Durch den Laubeintrag, kommen Nährstoffe rein, Futter für Microorganismen und Tiere. Nur den Schlamm müsste doch mal jemand rausholen...
Auch übermäßige, fädige Algen habe ich keine...das kann mal paar geben, im Juni, die zieh ich raus und dann ist es auch wieder gut...

Aber alles gut..die __ Molche sind schon da und ich hab auch schon die ersten Sumpfdeckelschnecken gesehen..die seh ich normal erst im Juni...wenn es wärmer wird. Also alles gut, trotz Schlamm unten im "Loch"
VG Monika


----------



## Turbochris (22. März 2019)

Bäume, direkt am Teich?
Nie!
Das hat zumindest der Biologe vom Wasserwirtschaftsamt gesagt!
Aber da bin ich beratungsresistent!
Wenn ihr bei meinem Ersten Teichbericht reinschaut, seht ihr direkt am alten Gewässerrand 4 __ Erlen, eine Saalweide und einen Baum, von dem ich gewrade nicht weiss, was es ist..
Wenn es nach meinem Baggerer gegangen wäre, wären die alle schon lang weg, weil im Weg.
Ich habe aber darauf bestanden, dass sie bleiben!

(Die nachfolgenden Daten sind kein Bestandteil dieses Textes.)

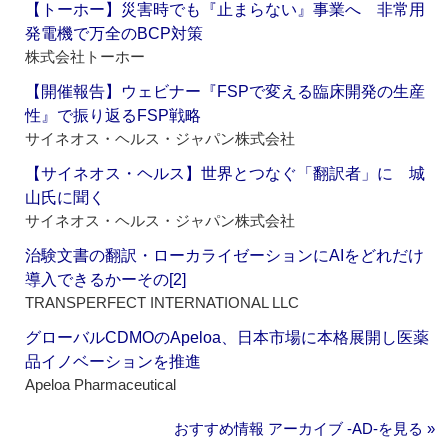
【トーホー】災害時でも『止まらない』事業へ 非常用
発電機で万全のBCP対策
株式会社トーホー
【開催報告】ウェビナー『FSPで変える臨床開発の生産
性』で振り返るFSP戦略
サイネオス・ヘルス・ジャパン株式会社
【サイネオス・ヘルス】世界とつなぐ「翻訳者」に 城
山氏に聞く
サイネオス・ヘルス・ジャパン株式会社
治験文書の翻訳・ローカライゼーションにAIをどれだけ
導入できるかーその[2]
TRANSPERFECT INTERNATIONAL LLC
グローバルCDMOのApeloa、日本市場に本格展開し医薬
品イノベーションを推進
Apeloa Pharmaceutical
おすすめ情報 アーカイブ ‐AD‐を見る »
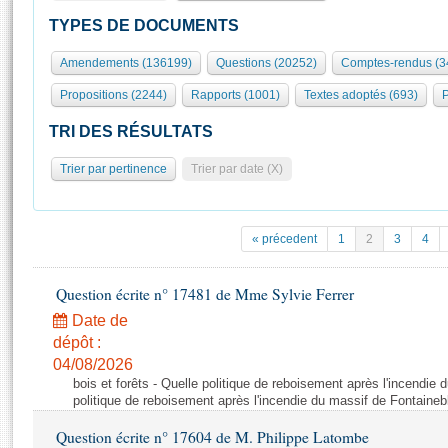
S'id
Présidence
Séance publique
Rôle et pouvoirs de l'Assemblée
Visiter l'Assemblée
TYPES DE DOCUMENTS
Fiches « Connaissance de l’Assemblée »
577 députés
Commissions et autres organes
Visite virtuelle du palais Bourbon
Amendements (136199)
Questions (20252)
Comptes-rendus (3
Organisation de l'Assemblée
Groupes politiques
Europe et International
Assister à une séance
Mot
Propositions (2244)
Rapports (1001)
Textes adoptés (693)
P
Présidence
Conférence des Présidents
Bureau
Collège des Ques
Élections législatives
Contrôle et évaluation
Accès des chercheurs à l’Assemblée
TRI DES RÉSULTATS
Congrès
Les évènements
S'inscrire
Trier par pertinence
Trier par date (X)
Pétitions
Statistiques et chiffres clés
Transparence et déontologie
Vous n'ave
Patrimoine
E
Documents de référence
« précedent
1
2
3
4
La Bibliothèque
( Constitution | Règlement de l'Assemblée ... )
Documents parlementaires
Les archives
Question écrite n° 17481 de Mme Sylvie Ferrer
Projets de loi
Contacts et plan d'accès
Date de
Propositions de loi
Histoire
Photos libres de droit
dépôt :
Amendements
Juniors
04/08/2026
Textes adoptés
bois et forêts - Quelle politique de reboisement après l'incendie
Anciennes législatures
politique de reboisement après l'incendie du massif de Fontaineb
Liens vers les sites publics
Rapports d'information
Question écrite n° 17604 de M. Philippe Latombe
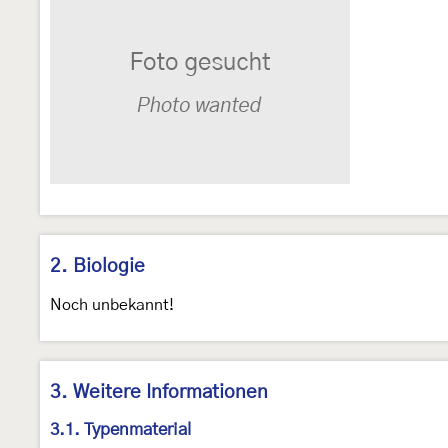
2. Biologie
Noch unbekannt!
3. Weitere Informationen
3.1. Typenmaterial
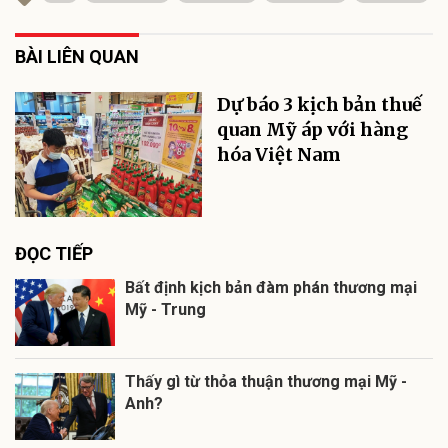
BÀI LIÊN QUAN
Dự báo 3 kịch bản thuế
quan Mỹ áp với hàng
hóa Việt Nam
ĐỌC TIẾP
Bất định kịch bản đàm phán thương mại
Mỹ - Trung
Thấy gì từ thỏa thuận thương mại Mỹ -
Anh?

So, zu Dir, Jolantha: man kann nicht alles mit Worten ausdrücken, so z.B. Zitronen. Ich meine damit, dass es sehr wohl zu Missverständnissen kommen kann, wir aber Frau/Mann genug sind um diese auf zivilisierte Art aus der Welt zu schaffen. Und genau das haben wir getan. Also: Alles bestens!!!

Und Monika, Dir gebe ich auch Recht! Ich habe sogar aus den alten Teichen Blätter gesammelt und diese im neuen, "sauber" ausgebaggerten Teich eingebracht, damit eben die __ Molche eine Laichmöglichkeit vorfinden.

Derzeit ist es aber bei uns nachts mit -3° noch saukalt, so dass wenig Leben im frischen Teich einkehrt. Dieser hat auch nur 7°...

Gestern habe ich mal Wasserwerte genommen. Mir ging es vor allem um das Grundwasser:

              Grundwasser    Naturbereich     Schwimmbereich

pH:                  8,0                    7,8                         7,8
KH                   10                     10                          10
GH                   11                     14                          12
NO2-                  0                       0                           0
NO3-                  0                       0                           0
O2                      6                       8                           8

Hier überraschte mich vor allem der hohe Sauerstoffgehalt des Grundwassers positiv.
Bei Gelegenheit möchte ich noch einmal eine Grundwasserprobe am Teichgrund ziehen, doch dafür ist es mir jetzt gerade einfach zu kalt!!!

Warum ich die beiden Bereiche separate untersucht habe?
Ganz einfach: der eine ist klar, der andere trüb:
 
Der Geier weiß warum...

Im klaren Bereich kann man bis zum Boden sehen und erkenn, wo wir für den Damm Lehm entnommen und eine Wassersammelrinne gegraben haben. Doch diese unterschiedliche Bodenstruktur schadet überhaupt nicht!!!
 

Für die Amphibien haben wir in beiden Bereichen vorübergehende Flachwasserzonen erstellt, die sich auch deutlich mehr aufwärmen sollen:
   

Später werden ja die Flachwasserzonen größer, doch ohne Wasser ist es nur Schlammwüste:
 


Meinen Sohn hatte ich zu seiner Oma geschickt, um Krebsscheren zu holen:
"wahnsinnig viele, zwei große Eimer voll" hatte er mitgebracht.
Dann habe ich ihn diese verteilen lassen...
Nach einem fünftel der geplanten Strecke war, bei dreimal so großem Abstand wie geplant, der Vorrat aufgebraucht... 

 
Ja, bei einem Teich in dieser größer war das eine homöopathische Dosis ...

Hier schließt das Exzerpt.